Una reja de madera tallada, del siglo
XII
, separa la nave de los oscuros huecos del presbiterio y el altar. Encima, a cada lado del crucifijo, hay dos burdas pinturas del Juicio Final. Una es de los fieles entrando en el cielo y la otra de los pecadores siendo confinados al infierno, pero parecen casi iguales. Las dos están pintadas con rojos chillones y sus expresiones parecen igualmente compungidas.
El altar es sencillo, cubierto con una tela de lino blanco, con dos candelabros de plata a cada lado. La estatua mal tallada no es, como había supuesto, la Virgen, sino santa Catalina de Alejandría. Tiene el cuerpo corto y la cabeza grande de la escultura prerrenacentista, y una cofia extraña y cuadrada que se acaba justo bajo las orejas. Con un brazo rodea a un niño del tamaño de un muñeco y con el otro sostiene una rueca. Delante, en el suelo, había una pequeña vela amarillenta y dos lámparas de aceite.
—Lady Kivrin, el padre Roche dice que sois un ángel —dijo Agnes cuando volvimos al exterior.
Era fácil comprender a qué se debía la confusión esta vez, y me pregunté si había pasado lo mismo con la campana y el Diablo con el caballo negro.
—Me pusieron el nombre por santa Catalina de Alejandría —expliqué—, igual que a ti por santa Ana, pero no somos santas.
Ella sacudió la cabeza.
—El padre dice que en los últimos días Dios enviará a Sus santos al hombre pecador. Dice que cuando vos rezáis, habláis en la lengua de Dios.
He intentado tener cuidado al hablar al grabador, registrar mis observaciones sólo cuando no hay nadie en la habitación, pero no sé qué pasó cuando estuve enferma. Recuerdo que pedía que me ayudaran, y que usted viniera y me rescatara. Y si el padre Roche me oyó hablar en inglés moderno, bien pudo creer que hablaba otra lengua. Al menos piensa que soy una santa, y no una bruja, pero lady Imeyne estaba también presente en la habitación. Tendré que ir con más cuidado.
(Pausa)
Volví al establo (después de asegurarme de que Maisry estaba en la cocina), pero Gawyn no estaba allí, ni Gringolet. Pero sí estaban mis cajas y los restos desmantelados de la carreta. Gawyn debió de hacer una docena de viajes para traerlo todo. Estuve rebuscando, pero no encontré el cofre. Espero que Gawyn lo pasara por alto y esté todavía en la carretera, donde lo dejé. En ese caso, probablemente ahora estará completamente sepultado bajo la nieve, pero hoy ha salido el sol, y está empezando a derretirse un poco.

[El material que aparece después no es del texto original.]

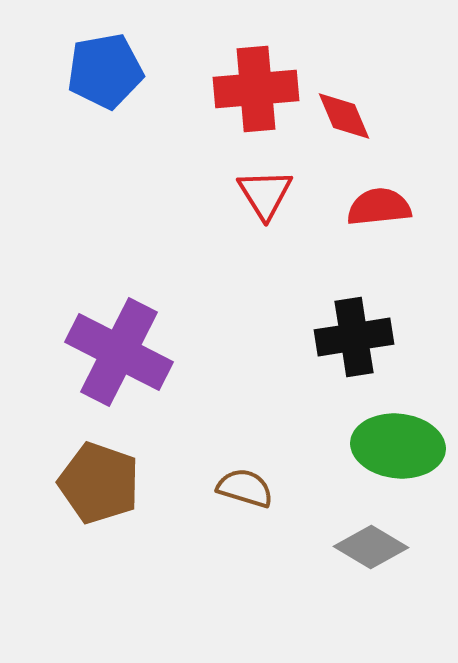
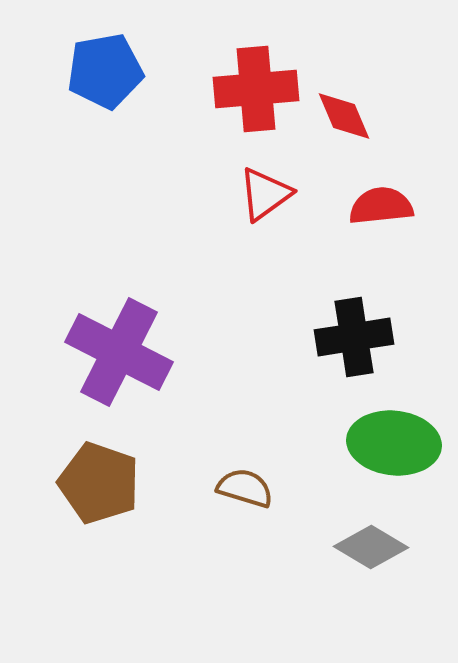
red triangle: rotated 26 degrees clockwise
red semicircle: moved 2 px right, 1 px up
green ellipse: moved 4 px left, 3 px up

Kivrin se había recuperado de la neumonía tan rápidamente, que estaba convencida de que finalmente algo había activado su sistema inmunológico. El dolor de su pecho se desvaneció de la noche a la mañana, y la herida de la frente desapareció como por arte de magia.
Imeyne la examinó recelosa, como si sospechara que Kivrin había falsificado la herida, y Kivrin se alegró de que no hubiera sido fingida.
—Debéis dar gracias a Dios de que os haya sanado en este día de Sabbath —desaprobó Imeyne, y se arrodilló junto a la cama.
Había ido a misa y llevaba su relicario de plata. Lo enrolló entre las palmas («como el grabador», pensó Kivrin) y recitó el Paternoster. Luego se levantó.
—Ojalá hubiera podido ir con vos a misa —suspiró Kivrin.
Imeyne esbozó una mueca.
—Consideré que estabais demasiado enferma —dijo, con insinuante énfasis en la palabra «enferma»—, y fue una misa pobre.
Se lanzó a recitar los defectos del padre Roche: había leído el Evangelio antes del Kirie, llevaba el alba manchada de cera, había olvidado parte del Confíteor Deo. Enumerar sus fallos pareció ponerla de mejor humor, y cuando terminó palmeó la mano de Kivrin y dijo:
—Aún no os habéis recuperado del todo. Quedaos en cama un día más.
Kivrin lo hizo, aprovechando el tiempo para grabar sus observaciones, describiendo la mansión y la aldea y todo el mundo a quien había conocido hasta el momento. El senescal la visitó y le llevó otro cuenco del amargo té de su esposa. Era un hombre ceñudo y cetrino, que parecía incómodo con su mejor pelliza de los domingos y un cinturón de plata demasiado elaborado. Un muchacho de la edad de Rosemund fue a decirle a Eliwys que la herradura de su yegua se había perdido. Pero el sacerdote no regresó.
—Ha ido a confesar al campesino —le dijo Agnes.
La niña seguía siendo una excelente fuente de información, contestaba al momento todas las preguntas de Kivrin, supiera las respuestas o no, y ofrecía voluntariamente todo tipo de información acerca de la aldea y sus ocupantes. Rosemund era más silenciosa y le preocupaba mucho parecer adulta.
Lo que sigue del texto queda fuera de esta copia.